Task directions =>
The records follow. Retype them without a single change.

(Data entries)
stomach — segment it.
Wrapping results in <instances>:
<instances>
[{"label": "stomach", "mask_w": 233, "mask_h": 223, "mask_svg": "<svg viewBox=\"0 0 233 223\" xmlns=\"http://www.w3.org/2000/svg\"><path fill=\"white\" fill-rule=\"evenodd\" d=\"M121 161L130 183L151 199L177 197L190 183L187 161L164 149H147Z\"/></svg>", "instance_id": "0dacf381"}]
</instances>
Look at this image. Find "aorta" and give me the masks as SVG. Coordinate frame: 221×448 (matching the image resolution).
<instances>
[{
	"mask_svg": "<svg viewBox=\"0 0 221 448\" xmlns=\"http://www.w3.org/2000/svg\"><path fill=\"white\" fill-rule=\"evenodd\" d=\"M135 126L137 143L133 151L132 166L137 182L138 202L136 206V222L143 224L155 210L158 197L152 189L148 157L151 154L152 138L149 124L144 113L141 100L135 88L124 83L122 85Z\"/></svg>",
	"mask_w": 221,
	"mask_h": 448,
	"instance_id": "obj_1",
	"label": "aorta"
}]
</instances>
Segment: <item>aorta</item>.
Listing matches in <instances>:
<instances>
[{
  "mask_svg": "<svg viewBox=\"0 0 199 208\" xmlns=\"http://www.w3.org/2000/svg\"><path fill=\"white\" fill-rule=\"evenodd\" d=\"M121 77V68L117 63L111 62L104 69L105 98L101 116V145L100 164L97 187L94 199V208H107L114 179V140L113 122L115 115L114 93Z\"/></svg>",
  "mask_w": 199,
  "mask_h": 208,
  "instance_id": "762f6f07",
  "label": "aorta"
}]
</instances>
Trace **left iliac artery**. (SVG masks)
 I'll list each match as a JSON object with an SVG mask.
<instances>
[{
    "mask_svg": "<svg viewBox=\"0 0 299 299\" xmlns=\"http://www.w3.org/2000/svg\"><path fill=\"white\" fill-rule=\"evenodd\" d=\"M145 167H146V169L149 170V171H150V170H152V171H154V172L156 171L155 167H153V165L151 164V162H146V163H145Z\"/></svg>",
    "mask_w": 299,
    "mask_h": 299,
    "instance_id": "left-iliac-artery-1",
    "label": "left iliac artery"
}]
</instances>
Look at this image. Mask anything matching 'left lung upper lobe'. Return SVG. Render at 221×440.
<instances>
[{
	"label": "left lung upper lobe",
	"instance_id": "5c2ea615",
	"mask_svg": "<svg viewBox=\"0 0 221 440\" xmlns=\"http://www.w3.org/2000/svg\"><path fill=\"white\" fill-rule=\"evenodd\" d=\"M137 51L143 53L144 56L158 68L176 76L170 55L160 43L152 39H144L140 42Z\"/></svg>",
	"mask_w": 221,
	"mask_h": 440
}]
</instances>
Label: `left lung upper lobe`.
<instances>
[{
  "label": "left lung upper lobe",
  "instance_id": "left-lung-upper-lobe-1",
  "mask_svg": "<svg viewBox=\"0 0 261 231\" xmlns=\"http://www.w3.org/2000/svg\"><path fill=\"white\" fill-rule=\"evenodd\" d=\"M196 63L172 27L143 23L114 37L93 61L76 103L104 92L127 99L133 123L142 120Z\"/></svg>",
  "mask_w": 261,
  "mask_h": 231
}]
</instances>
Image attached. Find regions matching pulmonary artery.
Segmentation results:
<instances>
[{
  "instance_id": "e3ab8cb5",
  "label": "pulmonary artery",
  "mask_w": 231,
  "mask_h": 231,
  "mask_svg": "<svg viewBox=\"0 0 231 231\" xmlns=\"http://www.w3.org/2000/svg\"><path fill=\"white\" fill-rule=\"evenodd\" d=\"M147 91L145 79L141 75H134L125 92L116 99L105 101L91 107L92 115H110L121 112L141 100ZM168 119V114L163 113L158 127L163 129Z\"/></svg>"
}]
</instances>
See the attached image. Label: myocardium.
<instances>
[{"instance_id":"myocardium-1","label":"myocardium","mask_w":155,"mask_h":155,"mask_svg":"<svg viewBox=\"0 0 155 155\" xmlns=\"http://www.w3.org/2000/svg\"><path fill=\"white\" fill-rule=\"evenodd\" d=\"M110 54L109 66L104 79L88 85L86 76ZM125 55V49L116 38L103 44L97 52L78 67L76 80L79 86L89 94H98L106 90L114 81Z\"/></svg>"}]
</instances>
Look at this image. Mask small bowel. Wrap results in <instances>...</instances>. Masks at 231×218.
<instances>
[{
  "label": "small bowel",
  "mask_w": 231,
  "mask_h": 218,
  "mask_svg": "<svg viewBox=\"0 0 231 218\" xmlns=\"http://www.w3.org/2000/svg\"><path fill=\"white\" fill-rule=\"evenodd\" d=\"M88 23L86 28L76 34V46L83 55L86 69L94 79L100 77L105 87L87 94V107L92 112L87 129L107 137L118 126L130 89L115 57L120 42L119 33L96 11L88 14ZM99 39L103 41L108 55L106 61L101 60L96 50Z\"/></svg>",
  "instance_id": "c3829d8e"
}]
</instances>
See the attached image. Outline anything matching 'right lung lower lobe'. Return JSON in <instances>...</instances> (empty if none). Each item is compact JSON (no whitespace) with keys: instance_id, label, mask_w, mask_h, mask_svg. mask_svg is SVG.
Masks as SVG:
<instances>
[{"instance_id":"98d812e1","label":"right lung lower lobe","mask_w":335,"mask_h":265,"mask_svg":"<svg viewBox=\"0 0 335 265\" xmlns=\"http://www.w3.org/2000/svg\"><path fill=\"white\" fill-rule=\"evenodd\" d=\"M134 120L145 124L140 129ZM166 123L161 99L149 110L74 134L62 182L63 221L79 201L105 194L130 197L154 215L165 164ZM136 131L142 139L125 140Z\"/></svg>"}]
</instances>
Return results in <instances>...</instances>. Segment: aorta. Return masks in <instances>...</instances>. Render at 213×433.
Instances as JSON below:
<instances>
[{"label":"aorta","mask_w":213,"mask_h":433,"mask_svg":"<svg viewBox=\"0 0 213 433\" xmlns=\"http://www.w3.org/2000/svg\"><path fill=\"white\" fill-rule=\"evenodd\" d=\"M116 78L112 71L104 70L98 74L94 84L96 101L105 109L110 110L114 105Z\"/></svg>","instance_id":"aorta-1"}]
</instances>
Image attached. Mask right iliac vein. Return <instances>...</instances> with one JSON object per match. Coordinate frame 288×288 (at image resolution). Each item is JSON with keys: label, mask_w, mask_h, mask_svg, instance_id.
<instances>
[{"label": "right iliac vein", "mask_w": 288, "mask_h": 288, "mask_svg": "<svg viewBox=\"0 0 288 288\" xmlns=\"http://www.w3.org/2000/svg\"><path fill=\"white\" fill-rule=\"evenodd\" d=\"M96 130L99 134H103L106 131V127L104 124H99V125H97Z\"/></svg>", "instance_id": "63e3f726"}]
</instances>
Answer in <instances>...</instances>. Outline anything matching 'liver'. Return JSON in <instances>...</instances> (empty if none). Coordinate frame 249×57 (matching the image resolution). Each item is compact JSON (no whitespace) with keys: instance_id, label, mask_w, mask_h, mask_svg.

Output for this task =>
stomach — segment it.
Wrapping results in <instances>:
<instances>
[{"label": "stomach", "mask_w": 233, "mask_h": 223, "mask_svg": "<svg viewBox=\"0 0 233 223\" xmlns=\"http://www.w3.org/2000/svg\"><path fill=\"white\" fill-rule=\"evenodd\" d=\"M121 161L130 183L151 199L177 197L190 183L187 161L164 149H147Z\"/></svg>", "instance_id": "0dacf381"}]
</instances>
Look at this image. Find "aorta" and give me the masks as SVG. Coordinate frame: 221×448 (matching the image resolution).
<instances>
[{
	"mask_svg": "<svg viewBox=\"0 0 221 448\" xmlns=\"http://www.w3.org/2000/svg\"><path fill=\"white\" fill-rule=\"evenodd\" d=\"M135 126L137 143L133 151L132 166L137 182L138 202L136 206V222L143 224L155 210L158 197L152 189L148 157L151 154L152 138L149 124L144 113L141 100L135 88L124 83L122 85Z\"/></svg>",
	"mask_w": 221,
	"mask_h": 448,
	"instance_id": "obj_1",
	"label": "aorta"
}]
</instances>
Segment: <item>aorta</item>.
Listing matches in <instances>:
<instances>
[{
  "mask_svg": "<svg viewBox=\"0 0 199 208\" xmlns=\"http://www.w3.org/2000/svg\"><path fill=\"white\" fill-rule=\"evenodd\" d=\"M121 77V68L117 63L111 62L104 69L105 98L101 116V145L100 164L97 187L94 199V208H107L114 179V140L113 122L115 115L114 93Z\"/></svg>",
  "mask_w": 199,
  "mask_h": 208,
  "instance_id": "762f6f07",
  "label": "aorta"
}]
</instances>
Trace **left iliac artery**. (SVG masks)
 I'll list each match as a JSON object with an SVG mask.
<instances>
[{
    "mask_svg": "<svg viewBox=\"0 0 299 299\" xmlns=\"http://www.w3.org/2000/svg\"><path fill=\"white\" fill-rule=\"evenodd\" d=\"M145 167H146V169L149 170V171H150V170H152V171H154V172L156 171L155 167H153V165L151 164V162H146V163H145Z\"/></svg>",
    "mask_w": 299,
    "mask_h": 299,
    "instance_id": "left-iliac-artery-1",
    "label": "left iliac artery"
}]
</instances>
Look at this image. Mask anything matching 'left lung upper lobe'. Return SVG. Render at 221×440.
<instances>
[{
	"label": "left lung upper lobe",
	"instance_id": "5c2ea615",
	"mask_svg": "<svg viewBox=\"0 0 221 440\" xmlns=\"http://www.w3.org/2000/svg\"><path fill=\"white\" fill-rule=\"evenodd\" d=\"M137 51L143 53L144 56L158 68L176 76L170 55L160 43L152 39H144L140 42Z\"/></svg>",
	"mask_w": 221,
	"mask_h": 440
}]
</instances>
Label: `left lung upper lobe`.
<instances>
[{
  "label": "left lung upper lobe",
  "instance_id": "left-lung-upper-lobe-1",
  "mask_svg": "<svg viewBox=\"0 0 261 231\" xmlns=\"http://www.w3.org/2000/svg\"><path fill=\"white\" fill-rule=\"evenodd\" d=\"M196 63L172 27L143 23L114 37L93 61L76 103L104 92L127 99L133 123L142 120Z\"/></svg>",
  "mask_w": 261,
  "mask_h": 231
}]
</instances>
Image attached. Find regions matching pulmonary artery.
Segmentation results:
<instances>
[{
  "instance_id": "e3ab8cb5",
  "label": "pulmonary artery",
  "mask_w": 231,
  "mask_h": 231,
  "mask_svg": "<svg viewBox=\"0 0 231 231\" xmlns=\"http://www.w3.org/2000/svg\"><path fill=\"white\" fill-rule=\"evenodd\" d=\"M147 91L145 79L141 75H134L125 92L116 99L105 101L91 107L92 115H110L121 112L141 100ZM168 119V114L163 113L158 127L163 129Z\"/></svg>"
}]
</instances>
See the attached image. Label: myocardium.
<instances>
[{"instance_id":"myocardium-1","label":"myocardium","mask_w":155,"mask_h":155,"mask_svg":"<svg viewBox=\"0 0 155 155\" xmlns=\"http://www.w3.org/2000/svg\"><path fill=\"white\" fill-rule=\"evenodd\" d=\"M110 54L109 66L104 79L88 85L86 76ZM125 55V49L116 38L103 44L97 52L78 67L76 80L79 86L89 94H98L106 90L114 81Z\"/></svg>"}]
</instances>
Look at this image. Mask small bowel. Wrap results in <instances>...</instances>. Masks at 231×218.
<instances>
[{
  "label": "small bowel",
  "mask_w": 231,
  "mask_h": 218,
  "mask_svg": "<svg viewBox=\"0 0 231 218\" xmlns=\"http://www.w3.org/2000/svg\"><path fill=\"white\" fill-rule=\"evenodd\" d=\"M88 23L86 28L76 34V46L83 55L86 69L94 79L100 77L105 87L87 94V107L92 112L87 129L107 137L118 126L130 89L115 57L120 42L119 33L96 11L88 14ZM99 39L103 41L108 55L106 61L101 60L96 50Z\"/></svg>",
  "instance_id": "c3829d8e"
}]
</instances>
See the attached image. Outline anything matching 'right lung lower lobe'. Return JSON in <instances>...</instances> (empty if none). Each item is compact JSON (no whitespace) with keys: instance_id, label, mask_w, mask_h, mask_svg. mask_svg is SVG.
Masks as SVG:
<instances>
[{"instance_id":"98d812e1","label":"right lung lower lobe","mask_w":335,"mask_h":265,"mask_svg":"<svg viewBox=\"0 0 335 265\" xmlns=\"http://www.w3.org/2000/svg\"><path fill=\"white\" fill-rule=\"evenodd\" d=\"M134 120L145 124L140 129ZM166 123L161 99L149 110L74 134L62 182L63 221L79 201L105 194L130 197L154 215L165 164ZM136 131L142 139L125 140Z\"/></svg>"}]
</instances>
Return results in <instances>...</instances>. Segment: aorta. Return masks in <instances>...</instances>. Render at 213×433.
Instances as JSON below:
<instances>
[{"label":"aorta","mask_w":213,"mask_h":433,"mask_svg":"<svg viewBox=\"0 0 213 433\" xmlns=\"http://www.w3.org/2000/svg\"><path fill=\"white\" fill-rule=\"evenodd\" d=\"M116 78L112 71L104 70L98 74L94 84L96 101L105 109L110 110L114 105Z\"/></svg>","instance_id":"aorta-1"}]
</instances>
Image attached. Mask right iliac vein. Return <instances>...</instances> with one JSON object per match. Coordinate frame 288×288 (at image resolution). Each item is JSON with keys: label, mask_w, mask_h, mask_svg, instance_id.
<instances>
[{"label": "right iliac vein", "mask_w": 288, "mask_h": 288, "mask_svg": "<svg viewBox=\"0 0 288 288\" xmlns=\"http://www.w3.org/2000/svg\"><path fill=\"white\" fill-rule=\"evenodd\" d=\"M96 130L99 134H103L106 131V127L104 124H99V125H97Z\"/></svg>", "instance_id": "63e3f726"}]
</instances>
Answer in <instances>...</instances>. Outline anything matching 'liver'. Return JSON in <instances>...</instances> (empty if none). Coordinate frame 249×57 (matching the image resolution). Each item is compact JSON (no whitespace) with keys: instance_id, label, mask_w, mask_h, mask_svg.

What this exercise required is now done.